Chapter 3: Problem 19
Explain how the lexicographic ordering of strings in Python differs from the ordering of words in a dictionary or telephone book. Hint: Consider strings such as 184 , wiley, con, Century 21 , and while-U-Wait.
Short Answer
Expert verified
Python orders strings by Unicode, while dictionaries ignore case and consider letters first.
Step by step solution
01
Understand Lexicographic Ordering in Python
In Python, strings are ordered lexicographically, which means they are compared based on the Unicode point number of each character. This is akin to the way words are arranged in an English dictionary but not identical. Unicode assigns a numerical value to each character, including numbers, uppercase letters, lowercase letters, and special characters. This ordering can appear unintuitive at times because of the different numerical values assigned to each group of characters.
02
Compare Characters Based on Unicode
In Python's lexicographic ordering, numbers come before uppercase letters, which come before lowercase letters. Special characters may appear before or after these groups based on their Unicode values. For example, `184` is less than `Century 21` because numbers have lower Unicode values than uppercase letters. Similarly, `wiley` comes after `while-U-Wait` because the uppercase 'W' in `while-U-Wait` takes precedence over the lowercase 'w' in `wiley` according to Unicode.
03
Understand Dictionary Ordering
Dictionary or telephone book ordering for words typically starts by ignoring case and treating special characters (like hyphens or spaces) as equivalent to spaces or as ignored, ordering by the words themselves first, with numbers often sorted after letters. Words like `184`, `wiley`, `con`, `Century 21`, and `while-U-Wait` might be ordered by interpreting spaces or characters differently, ignoring case sensitivity. Hence, `Century 21` might appear before `con`, depending on the rules.
04
Analyze the Differences
From the example words, we can see that differences arise because lexicographic ordering considers the precise Unicode value, while dictionary ordering often considers linguistic rules or conventions. For instance, in lexicographic ordering `184` is first due to its low Unicode point, while `Century 21` may follow `con` alphabetically if dictionary rules like ignoring spaces and numbers are applied.

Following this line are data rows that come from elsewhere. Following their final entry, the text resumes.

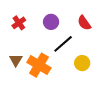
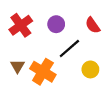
red cross: (19, 23) -> (21, 25), size x1.5

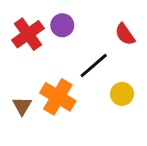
purple circle: (56, 24) -> (62, 25), moved
brown triangle: (17, 66) -> (22, 106), moved

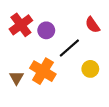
purple circle: (62, 25) -> (46, 30), moved

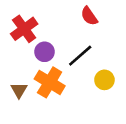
red semicircle: (93, 25) -> (89, 16), moved
purple circle: (46, 30) -> (45, 52), moved

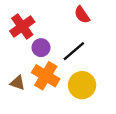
yellow circle: (104, 80) -> (82, 85), moved, size x1.5
brown triangle: (19, 90) -> (18, 83), turned -42

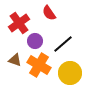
red semicircle: (82, 15) -> (49, 13), moved
brown triangle: (18, 83) -> (15, 60), moved

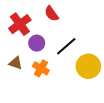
orange cross: (39, 65) -> (41, 68), size x0.7
yellow circle: (70, 73) -> (88, 66), moved

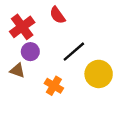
purple circle: (37, 43) -> (30, 52), moved
orange cross: (41, 68) -> (54, 86), moved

Unlock Step-by-Step Solutions & Ace Your Exams!
-
Full Textbook Solutions
Get detailed explanations and key concepts
-
Unlimited Al creation
Al flashcards, explanations, exams and more...
-
Ads-free access
To over 500 millions flashcards
-
Money-back guarantee
We refund you if you fail your exam.
Over 30 million students worldwide already upgrade their learning with Vaia!
Key Concepts
These are the key concepts you need to understand to accurately answer the question.
Unicode comparison
When Python organizes strings, it pays attention to the Unicode value of each character. Unicode is a system that assigns a unique code to every character, whether it's a letter, digit, or symbol. This coding allows for a vast range of characters from different languages and alphabets to be represented uniformly.
In Python's sorting, each string is compared character by character using these Unicode values. This can sometimes lead to unexpected results because:
In Python's sorting, each string is compared character by character using these Unicode values. This can sometimes lead to unexpected results because:
- Numerical characters like '1', '8', and '4' have lower Unicode values than letters, so they appear earlier in a sort.
- Uppercase letters such as 'C' or 'W' have lower Unicode values compared to their lowercase equivalents like 'c' or 'w'.
- Special characters, depending on their Unicode position, might appear before or after these alphanumeric characters.
Python string sorting
In Python, sorting strings is all about that lexicographic order derived from Unicode. Unlike human-intuitive sorting, which might consider some logical linguistic sense, Python's method follows strict Unicode value precedence.
- It compares each string starting from the first character onwards, stopping only when a difference is detected.
- If two strings start with the same character, Python proceeds to compare the next character and so on, until a difference is noted.
- If one string is a prefix of another, the shorter string will come first.
Dictionary ordering
Dictionary ordering, like what you’d find in a physical book or phone directory, has its unique nuances. Typically, this form of ordering considers more contextual factors than Python’s straightforward Unicode comparison.
- Most commonly, dictionary sorting is case-insensitive, meaning that 'A' and 'a' are treated the same.
- Special characters and spaces are often downplayed or considered equivalent to spaces.
- Non-alphabetic tokens such as numbers may sometimes be sorted separately either before or after the alphabetically ordered list.
Character precedence in sorting
Character precedence refers to the priority order characters follow during sorting. In Python's lexicographic system:
- Numbers have the highest precedence because of their low Unicode values.
- Uppercase letters come next, before any lowercase letters.
- Lowercase letters follow, given their higher Unicode point numbers.
- Special characters could appear anywhere depending on their specific Unicode value.